Stephanie pulled open the fridge and added the half gallon of soy milk to the empty tray in the door, alongside the half-empty carton of pure orange juice and an unopened bottle of Pinot Grigio. She hated when people called her Stef.
“You’re probably out enjoying yourself. . . .”
Stephanie shook her head in resignation. She knew where the lecture was going. Her mother, if anything, was consistent in her nagging.
“I was just checking to make sure that you were not going to come home for Christmas. . . .”
Stephanie added a container of Greek yogurt to the fridge. She had told her mother at least a dozen times that she’d be staying in Boston for Christmas. One year—just one—she had made the mistake of returning to the family home in Wisconsin for the holiday, and every year thereafter her mother had phoned and put pressure—subtle and not too subtle—on her to come again.
“All your brothers and sisters will be here. Your cousins too.”

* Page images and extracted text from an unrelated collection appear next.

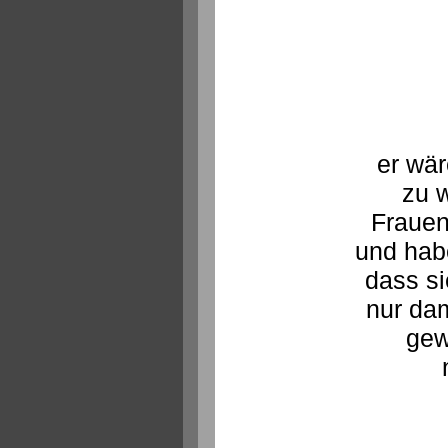
er wä
zu 
Fraue
und hab
dass si
nur dam
gew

Stephanie Burroughs had grown up in Madison, Wisconsin, the daughter of a college professor and a high school teacher. The family was staunchly Catholic, and the seven children, four boys and three girls, had grown up in a four-bedroom house, in a Catholic neighborhood, living a quiet, respectable version of the American dream. There was only a twelve-year age difference between the oldest, Bill, and the youngest, Joan. Stephanie fell more or less in the middle of the group and had somehow managed to avoid the cliques, pairings, and groups that form in any large family. That had left her feeling slightly distant from the rest of her extended family, who seemed to spend an inordinate amount of time living in one another’s pockets. She had always felt like the outsider, which had actually made it easier to leave home and move away, first to New Jersey, then up and down the East Coast. She was also the first member of the family to own a passport and was now, at the ripe old age of thirty-three, the last one left unmarried. Billy was on his third wife, much to their mother’s disgust.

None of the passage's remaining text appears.